Brazilians are developing an active prosthesis to give movement to amputees
The dream of walking again is closer for amputees. Brazilian researchers are developing an active prosthesis to help patients recover.
The device can help those who have undergone a transfemoral amputation (or hip amputation as it is known) perform routine activities such as walking and climbing stairs to affordably improve the user’s life.
“Passive prostheses do not transmit any energy and limit the user’s ability to walk, while active prostheses are able to provide and dissipate this energy similar to how our body works,” says Professor Raffael Andrade from the Department of Mechanical Engineering. , from the Federal University of Espirito Santo (UFES), which coordinates the laboratory with research in robotics and biomechanics.
How does it work?
The mechanism is powered by two 200-watt motors connected to the knees and feet of the rig.
As an example, Andrade noted that “for example, when you get up from a chair, you do a muscle contraction, and an active prosthesis is able to perform this procedure.”

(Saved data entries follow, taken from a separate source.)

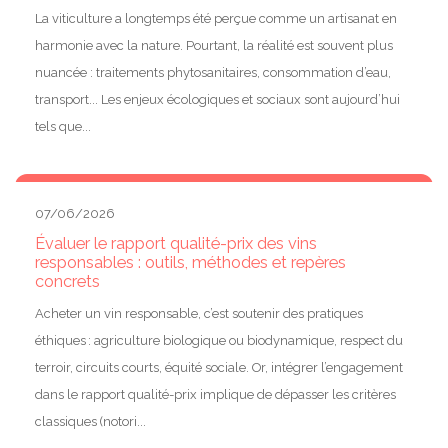
La viticulture a longtemps été perçue comme un artisanat en
harmonie avec la nature. Pourtant, la réalité est souvent plus
nuancée : traitements phytosanitaires, consommation d’eau,
transport... Les enjeux écologiques et sociaux sont aujourd’hui
tels que...
07/06/2026
Évaluer le rapport qualité-prix des vins
responsables : outils, méthodes et repères
concrets
Acheter un vin responsable, c’est soutenir des pratiques
éthiques : agriculture biologique ou biodynamique, respect du
terroir, circuits courts, équité sociale. Or, intégrer l’engagement
dans le rapport qualité-prix implique de dépasser les critères
classiques (notori...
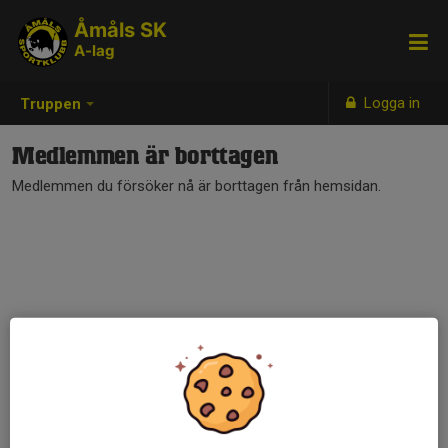
Åmåls SK
A-lag
Logga in
Truppen
Medlemmen är borttagen
Medlemmen du försöker nå är borttagen från hemsidan.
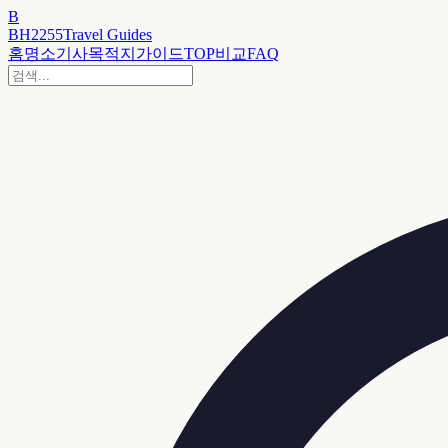
B
BH2255
Travel Guides
홈
명소
기사
목적지
가이드
TOP
비교
FAQ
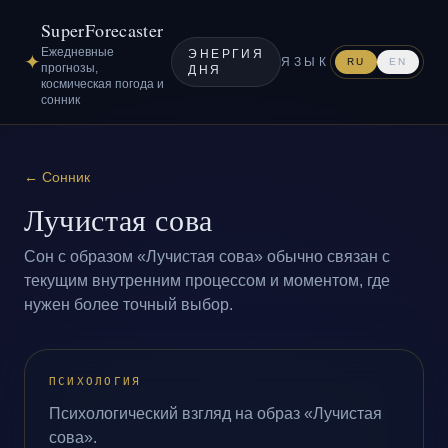
SuperForecaster
Ежедневные
ЭНЕРГИЯ
✦
ЯЗЫК
RU
EN
прогнозы,
ДНЯ
космическая погода и
сонник
←
Сонник
Лучистая сова
Сон с образом «Лучистая сова» обычно связан с
текущим внутренним процессом и моментом, где
нужен более точный выбор.
ПСИХОЛОГИЯ
Психологический взгляд на образ «Лучистая
сова».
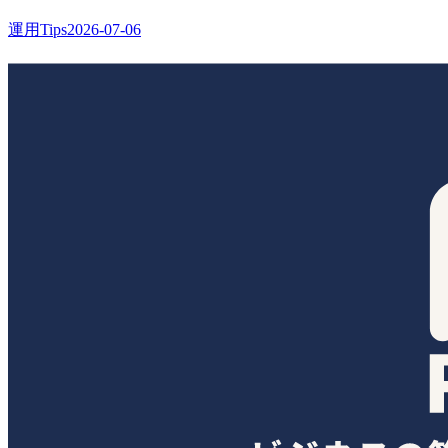
運用Tips
2026-07-06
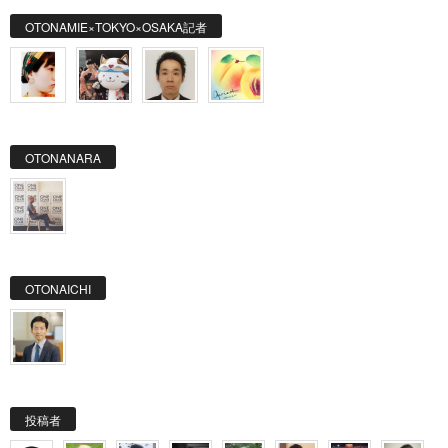
OTONAMIE×TOKYO×OSAKA記者
OTONANARA
OTONAICHI
投稿者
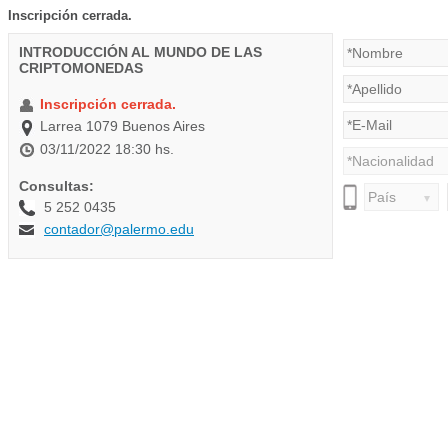
Inscripción cerrada.
INTRODUCCIÓN AL MUNDO DE LAS
CRIPTOMONEDAS
Inscripción cerrada.
Larrea 1079 Buenos Aires
03/11/2022 18:30 hs.
Consultas:
5 252 0435
contador@palermo.edu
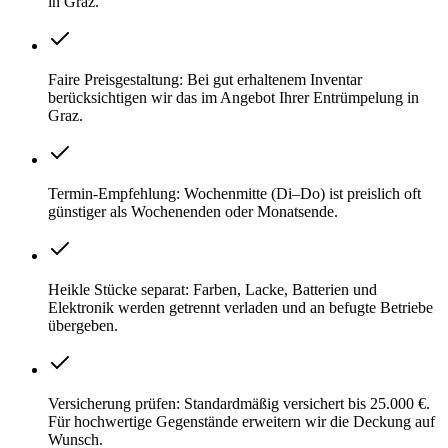
in Graz.
Faire Preisgestaltung: Bei gut erhaltenem Inventar
berücksichtigen wir das im Angebot Ihrer Entrümpelung in
Graz.
Termin-Empfehlung: Wochenmitte (Di–Do) ist preislich oft
günstiger als Wochenenden oder Monatsende.
Heikle Stücke separat: Farben, Lacke, Batterien und
Elektronik werden getrennt verladen und an befugte Betriebe
übergeben.
Versicherung prüfen: Standardmäßig versichert bis 25.000 €.
Für hochwertige Gegenstände erweitern wir die Deckung auf
Wunsch.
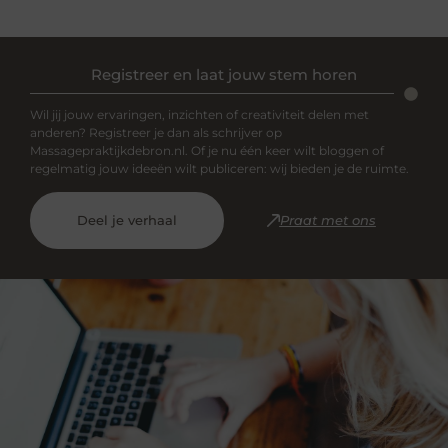
Registreer en laat jouw stem horen
Wil jij jouw ervaringen, inzichten of creativiteit delen met
anderen? Registreer je dan als schrijver op
Massagepraktijkdebron.nl. Of je nu één keer wilt bloggen of
regelmatig jouw ideeën wilt publiceren: wij bieden je de ruimte.
Deel je verhaal
Praat met ons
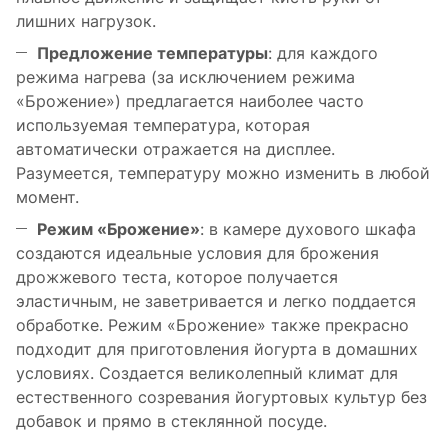
лишних нагрузок.
Предложение температуры
: для каждого
режима нагрева (за исключением режима
«Брожение») предлагается наиболее часто
используемая температура, которая
автоматически отражается на дисплее.
Разумеется, температуру можно изменить в любой
момент.
Режим «Брожение»
: в камере духового шкафа
создаются идеальные условия для брожения
дрожжевого теста, которое получается
эластичным, не заветривается и легко поддается
обработке. Режим «Брожение» также прекрасно
подходит для приготовления йогурта в домашних
условиях. Создается великолепный климат для
естественного созревания йогуртовых культур без
добавок и прямо в стеклянной посуде.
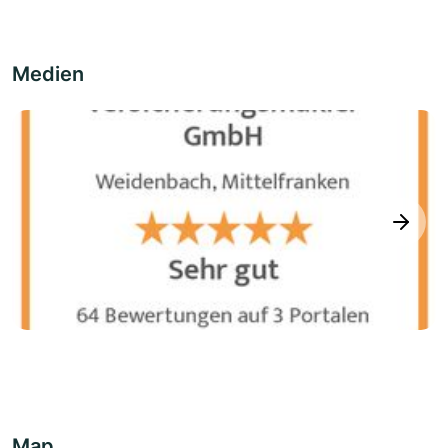
Medien
next
Map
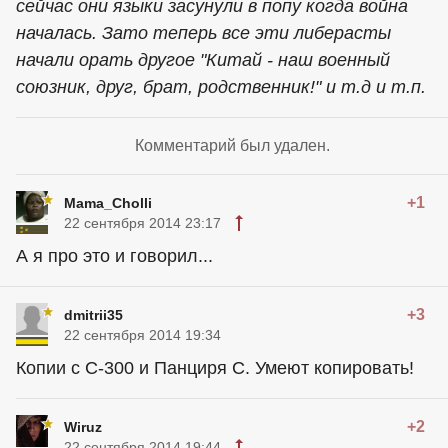
сейчас они языки засунули в попу когда война
началась. Зато теперь все эти либерасты
начали орать другое "Китай - наш военный
союзник, друг, брат, родственник!" и т.д и т.п.
Комментарий был удален.
+1
Mama_Cholli
22 сентября 2014 23:17
А я про это и говорил...
+3
dmitrii35
22 сентября 2014 19:34
Копии с С-300 и Панциря С. Умеют копировать!
+2
Wiruz
22 сентября 2014 19:44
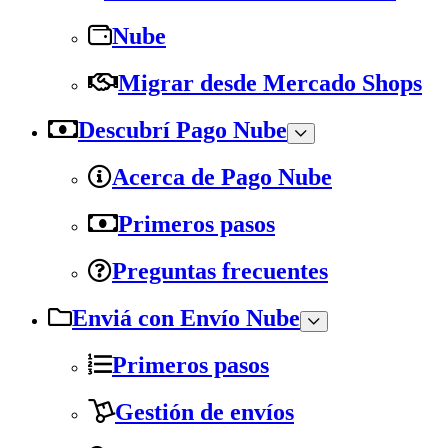
Nube
Migrar desde Mercado Shops
Descubrí Pago Nube
Acerca de Pago Nube
Primeros pasos
Preguntas frecuentes
Enviá con Envío Nube
Primeros pasos
Gestión de envíos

Prosthetic movement occurs through sensors and actuators, which are devices that interpret the user’s movement intent and convert electrical energy from the battery into mechanical energy.
“We put sensors on the prosthesis that will help the user to have more synchronous movement. The actuator, which can be electric, pneumatic or hydraulic, is the mechanism attached to the prosthesis that will allow the user’s leg to move,” said the scientist.
According to Andrade, the mechanism changes a bit when it comes to the leg. “In the case of developing a leg prosthesis, it is done electrically using motors.”
Read more good news
the price of the prosthesis
Another difference is the cost of the prototype. According to the professor, a complete robotic lower limb prosthesis commercialized on the market can reach $100,000, approximately R$500,000, which makes it difficult to distribute it free of charge through the Unified Health System (SUS), as is currently the case.
“We are working to reduce costs and make prosthetics accessible to people. We are looking for a balance between cost and the necessary functionality, so that a person can walk slowly or quickly, climb stairs and ramps, and even run at a light jog,” he said.
To reduce the cost and weight of the prosthesis under development, the prototype has limited power and is therefore not indicated for, for example, users who want to engage in high-impact activities such as street running.
“The idea of our lab is to use robotic devices to rehabilitate and help people with motor limitations,” said the professor, who is also working on making the (still inexpensive) prosthesis affordable and available. by SUS (Health Unique System).
amputees in Brazil
According to a survey by the UFES laboratory, 246,000 lower limb amputations related to the legs or feet were registered in Brazil in the last decade, according to the Brazilian Society of Angiology and Vascular Surgery.
The project, which can improve the quality of life of these people, has financial support from the Espirito Santo Research and Innovation Support Fund (Fapes), the Financier of Studies and Projects (Finep) and the Federal University of Espirito Santo (UFES).